'''
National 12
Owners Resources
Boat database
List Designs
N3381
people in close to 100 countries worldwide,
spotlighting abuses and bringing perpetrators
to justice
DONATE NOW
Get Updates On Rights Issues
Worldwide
'''
'''
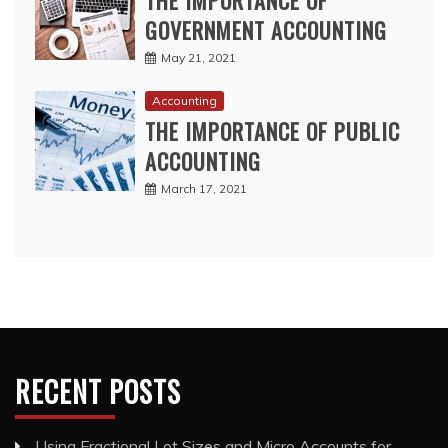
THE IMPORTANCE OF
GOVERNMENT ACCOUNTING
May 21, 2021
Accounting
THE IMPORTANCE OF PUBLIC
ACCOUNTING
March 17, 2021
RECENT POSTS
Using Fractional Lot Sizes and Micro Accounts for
'''
Work instruction
Which lines above run from the one containing "March 17, 2021" down to the one containing "Using Fractional Lot"? Repeat exactly those, both ends included, and nothing else.

Answer space
March 17, 2021
RECENT POSTS
Using Fractional Lot Sizes and Micro Accounts for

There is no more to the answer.